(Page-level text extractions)
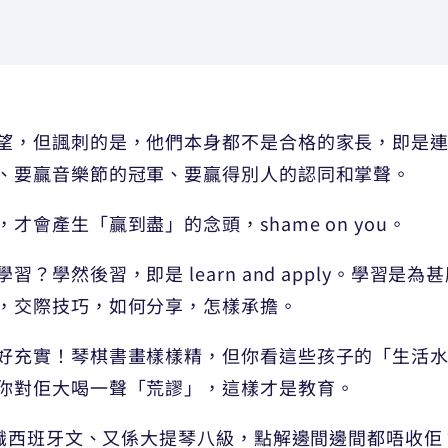
望，但諷刺的是，他們本身都不是合格的家長，即是
、要贏音樂節的冠軍、要贏得別人的認同和掌聲。
會產生「贏到盡」的念頭，shame on you。
？學然後習，即是 learn and apply。學習
，交際技巧，如何分享，怎樣承擔。
好充實！琴棋書畫樣樣精，但你看這些孩子的「生活
你對佢大喝一聲「荒謬」，這樣才是教育。
仔又識西班牙文、又係大提琴八級，點解邊間邊間都唔收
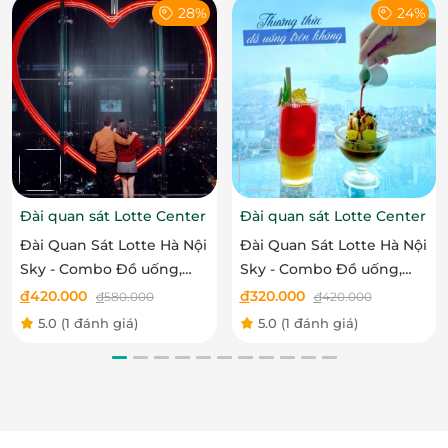
28%
24%
Bên cạnh đó, các bạn nhỏ sẽ có những tràng cười
sảng khoái cùng những chú hề ngộ nghĩnh hay các
Đài quan sát Lotte Center
Đài quan sát Lotte Center
tiết mục xiếc thú đang yêu mang đến những
Đài Quan Sát Lotte Hà Nội
Đài Quan Sát Lotte Hà Nội
khoảnh khắc ý nghĩa, tuyệt vời.
Sky - Combo Đồ uống,
Sky - Combo Đồ uống,
Ảnh, Trò chơi VR Mission
Ảnh, Quà lưu niệm cho
đ
420.000
đ
320.000
đ
580.000
đ
420.000
X, Quà lưu niệm cho trẻ
Trẻ em
5.0
(1 đánh giá)
5.0
(1 đánh giá)
em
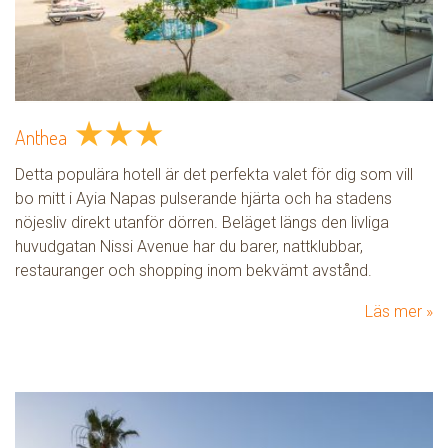
★
★
★
Anthea
Detta populära hotell är det perfekta valet för dig som vill
bo mitt i Ayia Napas pulserande hjärta och ha stadens
nöjesliv direkt utanför dörren. Beläget längs den livliga
huvudgatan Nissi Avenue har du barer, nattklubbar,
restauranger och shopping inom bekvämt avstånd.
Läs mer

◆ What you are asked to do ◆
For this exercise, reproduce the data above exactly from the line containing "sảng khoái cùng" through its final line, both ends included, with no pictures in the copy.

◆ Answer ◆
sảng khoái cùng những chú hề ngộ nghĩnh hay các
Đài quan sát Lotte Center
Đài quan sát Lotte Center
tiết mục xiếc thú đang yêu mang đến những
Đài Quan Sát Lotte Hà Nội
Đài Quan Sát Lotte Hà Nội
khoảnh khắc ý nghĩa, tuyệt vời.
Sky - Combo Đồ uống,
Sky - Combo Đồ uống,
Ảnh, Trò chơi VR Mission
Ảnh, Quà lưu niệm cho
đ
420.000
đ
320.000
đ
580.000
đ
420.000
X, Quà lưu niệm cho trẻ
Trẻ em
5.0
(1 đánh giá)
5.0
(1 đánh giá)
em
★
★
★
Anthea
Detta populära hotell är det perfekta valet för dig som vill
bo mitt i Ayia Napas pulserande hjärta och ha stadens
nöjesliv direkt utanför dörren. Beläget längs den livliga
huvudgatan Nissi Avenue har du barer, nattklubbar,
restauranger och shopping inom bekvämt avstånd.
Läs mer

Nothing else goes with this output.